I visited KAUST for the first time in 2011. Part of the visit was to visit a small museum of science in the early days of Islam. I understood immediately that the historical context of this university is a project of immense importance and the historical dimension was not lost on me. Coming out of that little museum, I told myself “this is the place I want to be”.
Mootaz Elnozahy CEMSE Dean

Courses

Professor Elnozahy's courses

Education Profile

  • ​​​​Ph.D., Computer Science, Rice University, 1993
  • M.S., Computer Science, Rice University, 1990
  • M.S., Computer Engineering, Cairo University, Egypt, 1987
  • B.S., Electrical Engineering, Cairo University, Egypt, 1984​

Honors & Awards

  • Elected Member, IFIP 10.4 Working Group, 2013. Chair starting 2019.
  • IEEE Fellow, January 2010.
  • Best Paper Award, 2nd  International Green Computing Conference, 2011.
  • Best Paper Award, 8th  IEEE International Conference on Network Protocols, 2005
  • Trailblazer Award, University of Texas at Austin, October 2003.
  • National Science Foundation CAREER award, June 1995.
  • Various IBM awards including:
    • Outstanding Technical Achievement Award, IBM, PERCS Phase 3 win, Jan 2008.
    • Technical Group Award, IBM, March 2006, PERCS Phase 2 execution.
    • System and Technology Group “Master Inventor,” IBM, September 2005.
    • President Award, IBM, PERCS Phase 2 win, August 2003.
    • Outstanding Invention Award, for innovative solutions in the Bureau of Census project, May 2002.
    • Research Division Technical Group Award, IBM Research, 2000.
    • Team Award” for efforts in prototyping a Cache Coherent Non Uniform Memory Access Multiprocessor based on the Intel architecture, December 1999.
    • Research Division Award, IBM T.J. Watson Research Center, October 1992, for contributions to the Highly Available Network File Server project (HANFS).
  • The Ralph Budd Award for the best Ph.D. thesis in engineering, Rice University, June 1994.

Editorial Membership

Professor Elnozahy served on over 35 technical program committees for leading conferences in the computing systems area and as Associate Editor of:

  • IEEE Transactions on Parallel and Distributed Systems
  • IEEE Transactions on Dependable and Secure Systems.

Location

E.N. (Mootaz) Elnozahy is currently the Dean of the Computer, Electrical, and Mathematical ScienceS and Engineering at KAUST. Prior to arriving at KAUST, Mootaz spent 15 years at IBM Research. He started his career as an Assistant Professor at Carnegie Mellon University in 1993. His research interests are generally in systems, with specific interests in computer system architecture, operating systems, distributed systems, reliable computing, and high performance computer systems. His early work contributed to a defining paper about rollback-recovery in distributed systems. He also built the first low-power server in 2000 at IBM. He led IBM’s participation in the DARPA’s HPCS program, which culminated in 2012 with a machine that outperformed system level benchmarks by three orders of magnitude. 

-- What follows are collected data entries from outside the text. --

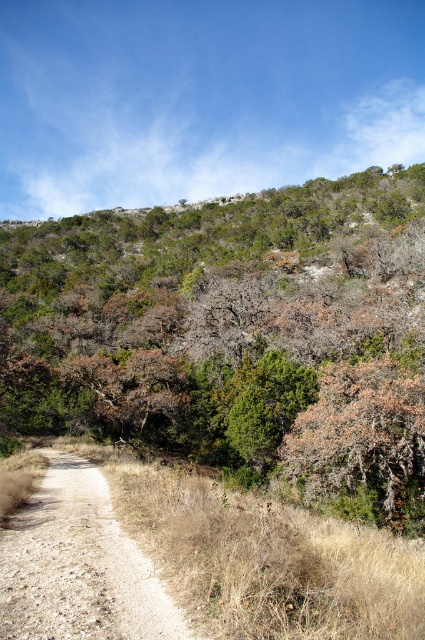 Does green leafy tree at center have a greater width compared to brown gravel path at lower left?

Correct, the width of green leafy tree at center exceeds that of brown gravel path at lower left.

Can you confirm if green leafy tree at center is positioned above brown gravel path at lower left?

Indeed, green leafy tree at center is positioned over brown gravel path at lower left.

Between point (238, 280) and point (64, 484), which one is positioned behind?

The point (238, 280) is more distant.

Where is `green leafy tree at center`? green leafy tree at center is located at coordinates click(x=235, y=333). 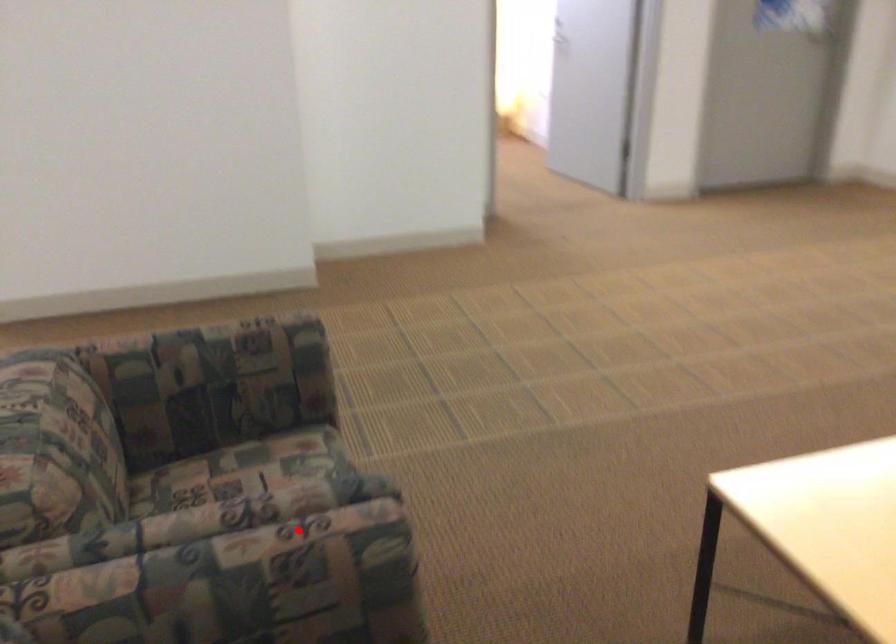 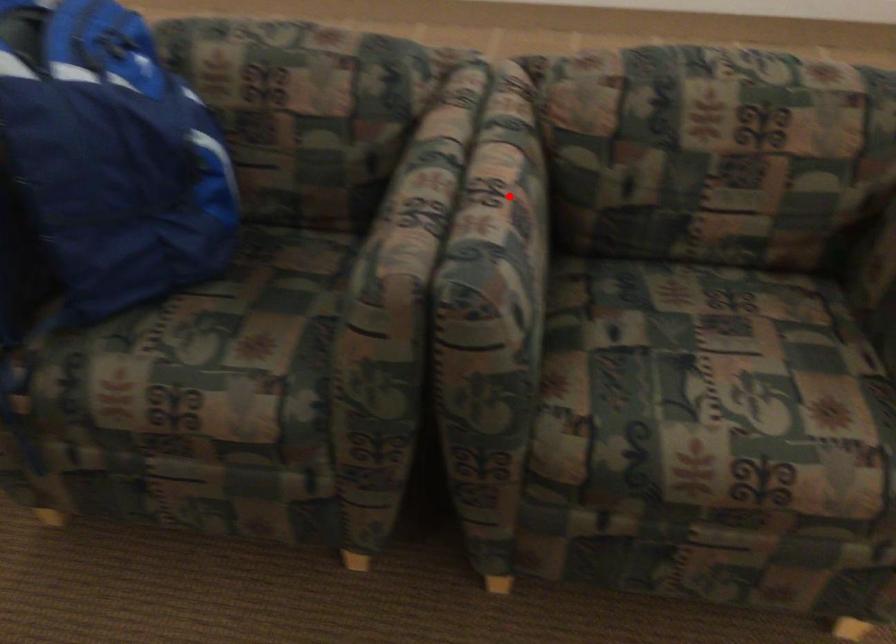 I am providing you with two images of the same scene from different viewpoints. A red point is marked on the first image and another point is marked on the second image. Is the marked point in image1 the same physical position as the marked point in image2?

No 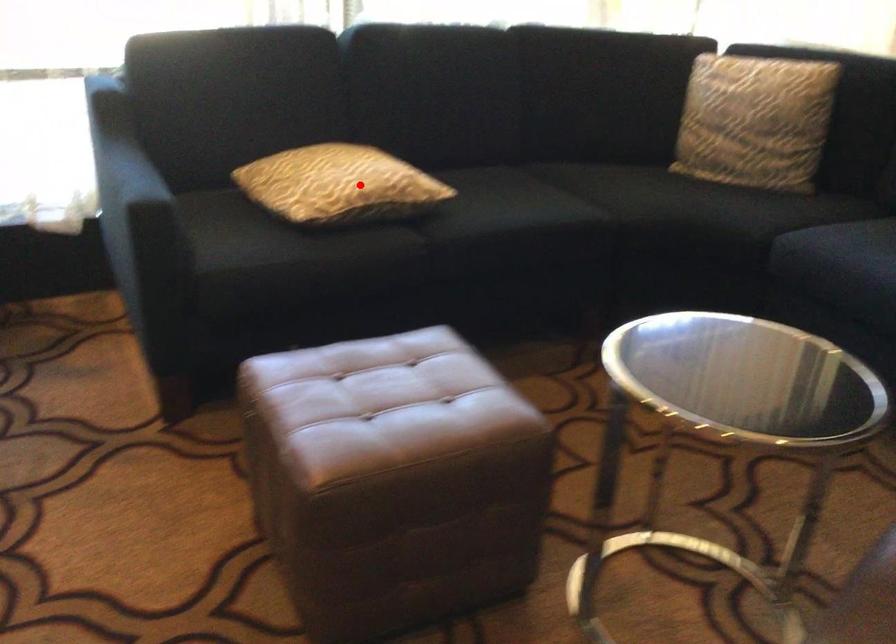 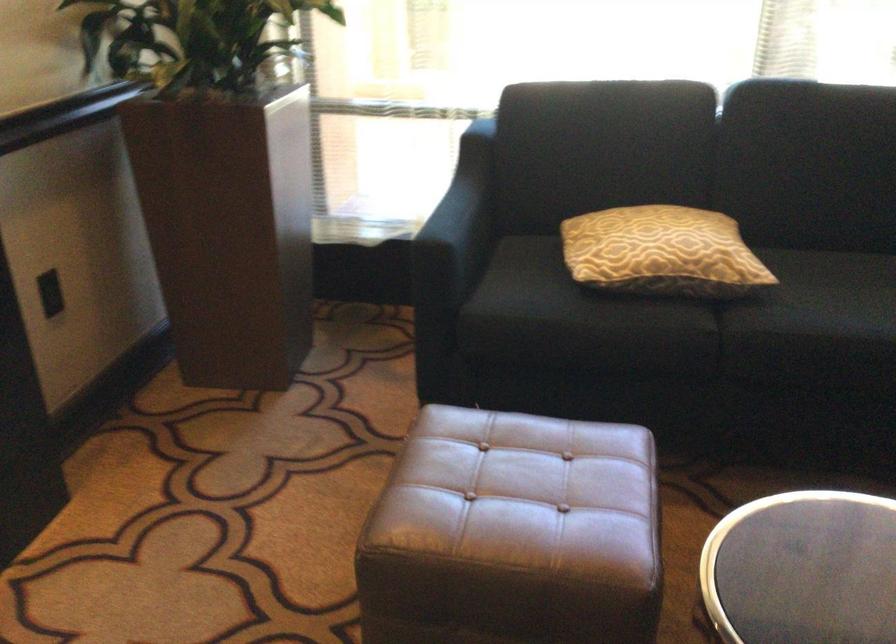 In the second image, find the point that corresponds to the highlighted location in the first image.

(661, 252) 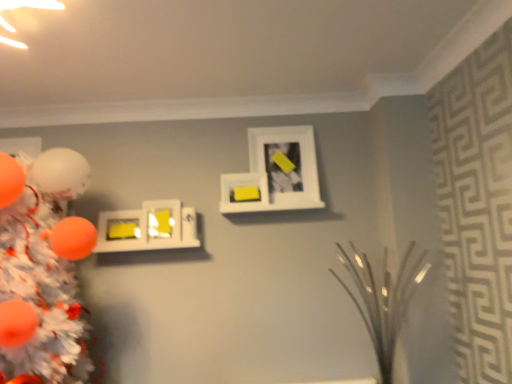 Question: Can you confirm if orange matte christmas tree at left is positioned to the left of yellow matte picture frame at upper center, the 3th picture frame positioned from the left?

Choices:
 (A) yes
 (B) no

Answer: (A)

Question: Is yellow matte picture frame at upper center, arranged as the second picture frame when viewed from the right, inside orange matte christmas tree at left?

Choices:
 (A) yes
 (B) no

Answer: (B)

Question: Is orange matte christmas tree at left bigger than yellow matte picture frame at upper center, the 3th picture frame positioned from the left?

Choices:
 (A) yes
 (B) no

Answer: (A)

Question: Does orange matte christmas tree at left touch yellow matte picture frame at upper center, the 3th picture frame positioned from the left?

Choices:
 (A) yes
 (B) no

Answer: (B)

Question: Is orange matte christmas tree at left positioned behind yellow matte picture frame at upper center, the 3th picture frame positioned from the left?

Choices:
 (A) no
 (B) yes

Answer: (A)

Question: Is orange matte christmas tree at left aimed at yellow matte picture frame at upper center, arranged as the second picture frame when viewed from the right?

Choices:
 (A) yes
 (B) no

Answer: (B)

Question: Does yellow matte picture frame at center left, which is counted as the 4th picture frame, starting from the right, have a greater height compared to yellow matte picture frame at upper center, the 3th picture frame positioned from the left?

Choices:
 (A) no
 (B) yes

Answer: (A)

Question: From the image's perspective, is yellow matte picture frame at center left, which is counted as the 4th picture frame, starting from the right, on top of yellow matte picture frame at upper center, the 3th picture frame positioned from the left?

Choices:
 (A) no
 (B) yes

Answer: (A)

Question: Is yellow matte picture frame at center left, which is counted as the 4th picture frame, starting from the right, positioned in front of yellow matte picture frame at upper center, the 3th picture frame positioned from the left?

Choices:
 (A) no
 (B) yes

Answer: (B)

Question: Is yellow matte picture frame at center left, placed as the first picture frame when sorted from left to right, turned away from yellow matte picture frame at upper center, the 3th picture frame positioned from the left?

Choices:
 (A) yes
 (B) no

Answer: (B)

Question: From a real-world perspective, is yellow matte picture frame at center left, which is counted as the 4th picture frame, starting from the right, on top of yellow matte picture frame at upper center, the 3th picture frame positioned from the left?

Choices:
 (A) no
 (B) yes

Answer: (A)

Question: Could you tell me if yellow matte picture frame at center left, which is counted as the 4th picture frame, starting from the right, is turned towards yellow matte picture frame at upper center, arranged as the second picture frame when viewed from the right?

Choices:
 (A) no
 (B) yes

Answer: (A)

Question: Does orange matte christmas tree at left appear on the right side of matte yellow picture frame at center-left, arranged as the 2th picture frame when viewed from the left?

Choices:
 (A) yes
 (B) no

Answer: (B) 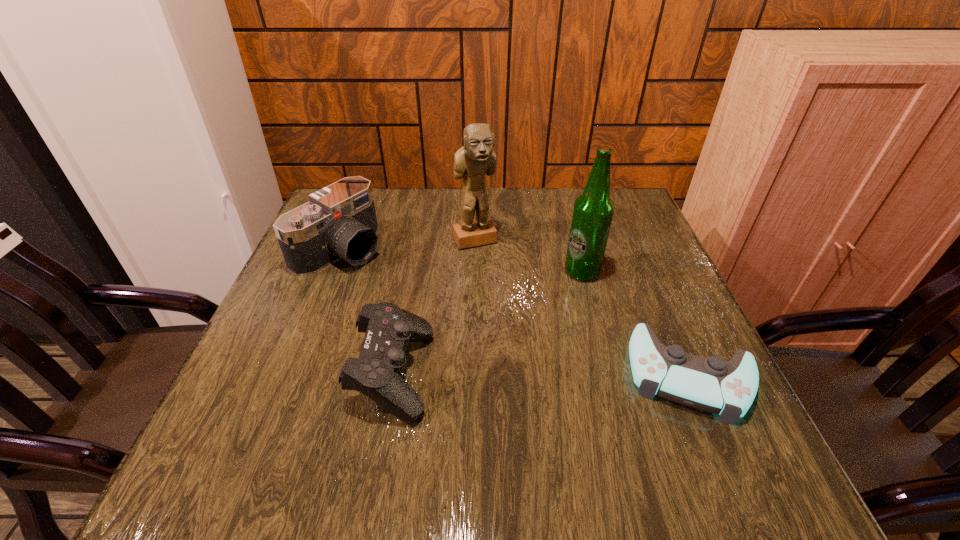 Locate an element on the screen. The height and width of the screenshot is (540, 960). the fourth object from right to left is located at coordinates (377, 372).

Find the location of a particular element. This screenshot has width=960, height=540. the taller control is located at coordinates (377, 372).

You are a GUI agent. You are given a task and a screenshot of the screen. Output one action in this format:
    pyautogui.click(x=<x>, y=<y>)
    Task: Click on the right control
    
    Given the screenshot: What is the action you would take?
    pyautogui.click(x=710, y=384)

I want to click on the shortest object, so click(710, 384).

Where is `camera`? Image resolution: width=960 pixels, height=540 pixels. camera is located at coordinates (339, 222).

Where is `the third shortest object`? the third shortest object is located at coordinates (339, 222).

Locate an element on the screen. the third object from right to left is located at coordinates 474,160.

Where is `beer bottle`? beer bottle is located at coordinates (593, 211).

Where is `free space located on the right of the second object from left to right`? The image size is (960, 540). free space located on the right of the second object from left to right is located at coordinates click(x=483, y=373).

The width and height of the screenshot is (960, 540). What are the coordinates of `vacant space located on the back of the shorter control` in the screenshot? It's located at (653, 288). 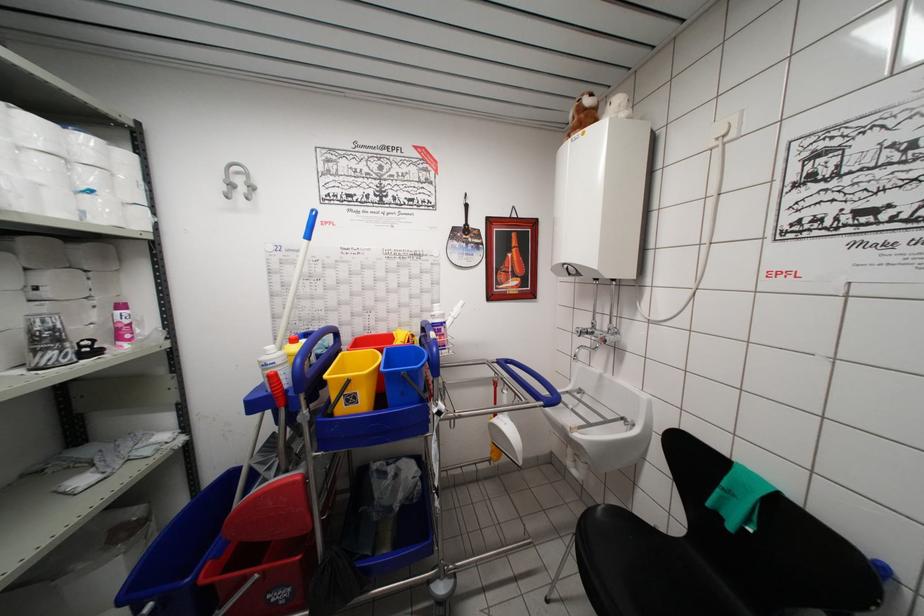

Education and early career

Dr. Elnozahy has a Ph.D. in computer science from Rice University in 1994, and a B.Sc. in electrical engineering from Cairo University in 1993. His name appears as an inventor on 57 U.S. patents. In addition to the positions he held at CMU and IBM, he was also an adjunct professor at the University of Texas from 1998 to 2012, and a visiting researcher at Bellcore and Bell Labs in the middle of the 1990’s. 

Career recognitions

He received various awards, including elevation to IEEE Fellow in 2010, and the Trail Blazer award from the University of Texas in 2003. He also received various awards at IBM, including named a Master Inventor.

Editorial activities

In the past, Professor Elnozahy served as Associate Editor for the IEEE Transactions on Parallel and Distributed Systems, and Associate Editor for the IEEE Transactions on Dependable and Secure Systems. He served on over 35 technical program committees for leading conferences in the computing systems area. 

Why computer science?

My love with computers started when my father bought me a programmable calculator in 1980. I was blown away by the ability to tell the computer to do what I tell it to do. Programming became an instant hobby. Then, I started using it to automate some of the transmission line and electrical motor computations in my electrical engineering classes, and I discovered that programmers have limitless horizons in terms of the impact that they create. It has been a life-long passion.

Why KAUST?

I visited KAUST in 2011 to interview for the dean position at the request of the then provost Professor Stefan Catsicas. Part of the visit was to visit a small museum of science in the early days of Islam. In the museum, the vision of the university founder was displayed prominently. Reading the vision, and being from this region, I felt that the king was talking to me directly. I understood immediately that the historical context of this university is a project of immense importance and the historical dimension was not lost on me. Coming out of that little museum, I told myself “this is the place I want to be”.